The UCL Practitioner
Wednesday, July 13, 2005
"Supreme Court Gets Into Split Over Class-Action Arbitrations"
Yesterday's Daily Journal had an article on Discover Bank v. Superior Court, ___ Cal.4th ___ (Jun. 27, 2005) (see my prior post on the case). The article mentions some of the opinions from other courts on class action waiver unconscionability, summarizes the Discover Bank opinion, then criticizes it roundly. The article concludes by saying that "[i]n the end, regardless of whether the California Supreme Court reached the correct result, the debate is sure to rage on until the U.S. Supreme Court issues its pronouncement on the matter."

I cannot agree. The U.S. Supreme Court may someday decide Federal Arbitration Act preemption, but unless its pronouncement is that all state laws relating in any way to arbitration are preempted, Discover Bank resolves any debate concerning the enforceability of class action waivers in consumer contracts of adhesion in California. This is particularly true since, as the Supreme Court observed, many class action waivers simply "waive the right to class action litigation" and have nothing to do with arbitration. (Slip op. at 2.) To the extent Discover Bank resolved the unconscionability of that kind of waiver, the issue is purely a matter of state law and will be unaffected by any U.S. Supreme Court holding.

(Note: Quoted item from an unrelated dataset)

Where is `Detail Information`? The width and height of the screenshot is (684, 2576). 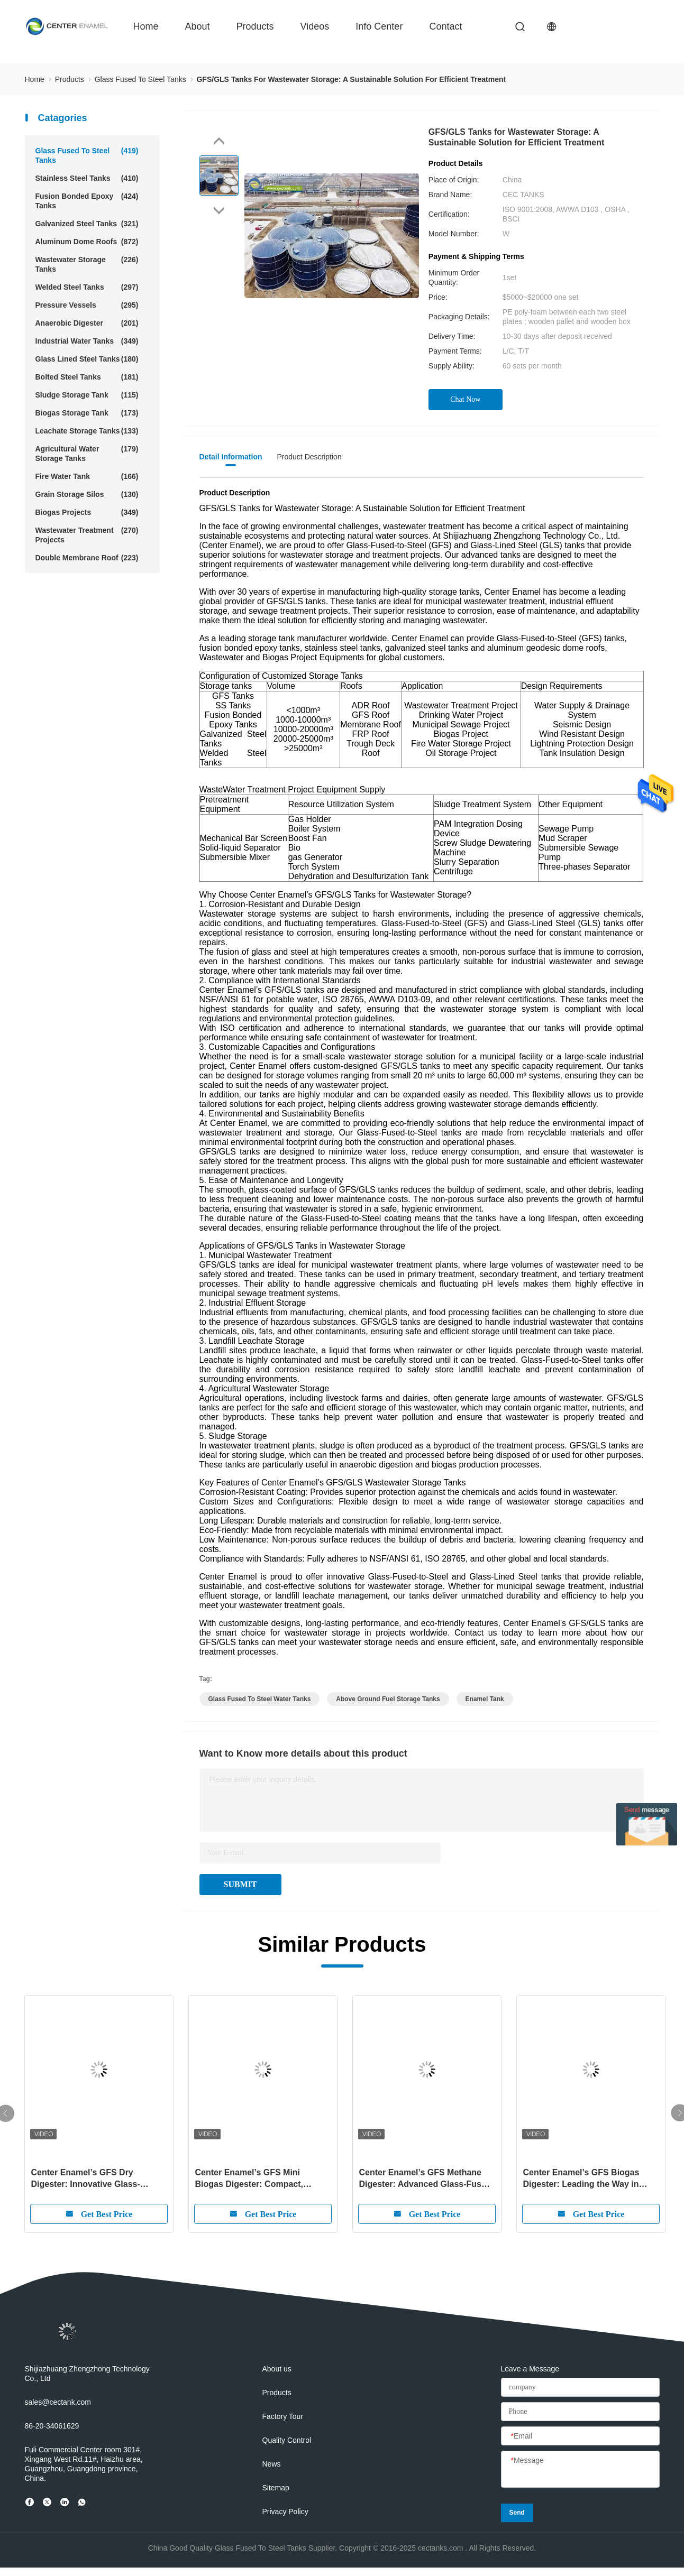
Detail Information is located at coordinates (230, 457).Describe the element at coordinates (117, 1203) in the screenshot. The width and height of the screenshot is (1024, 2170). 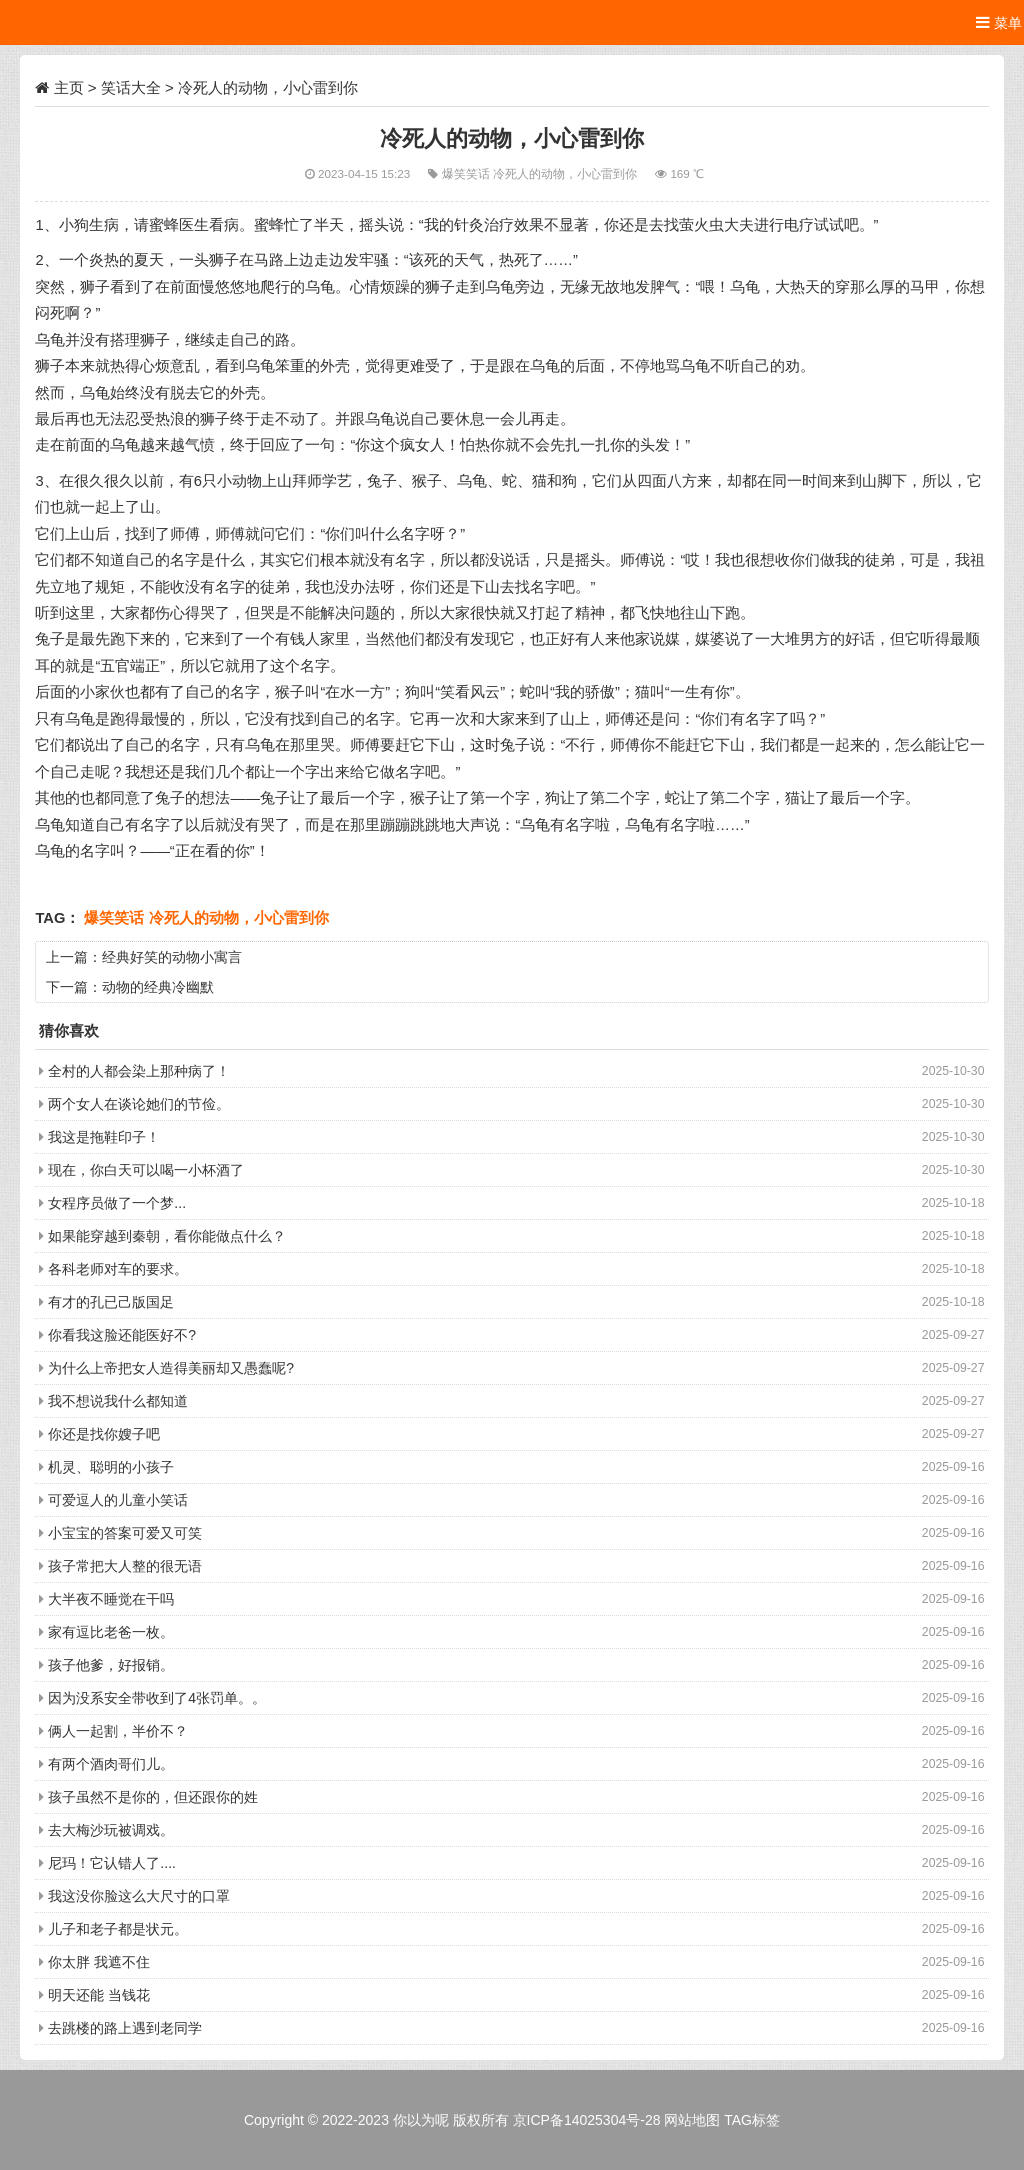
I see `女程序员做了一个梦...` at that location.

Here's another interesting development. As I previously reported, the Court of Appeal went the other way on the unconscionability issue in Parrish v. Cingular Wireless, ___ Cal.App.4th ___ (May 18, 2005). A petition for rehearing was denied on June 17, ten days before Discover Bank was issued on June 27 (Court of Appeal docket). A petition for review was filed on June 27, the very date of the Discover Bank opinion (Supreme Court docket). [Hat tip: California Wage Law]
Couldn't one argue that the Parrish facts are distinguishable from Discover Bank such that the two cases can be harmonized? I read Discover Bank as only barring arbitration agreements that preclude class actions where the end impact is that any incentive to pursue a consumer class action is removed. Didn't Parrish go out of its way to say that was NOT the case under its peculiar facts?
It could be that the two cases are factually distinguishable; I'd have to re-read them. I thought it was interesting that the Discover Bank opinion didn't mention Parrish at all.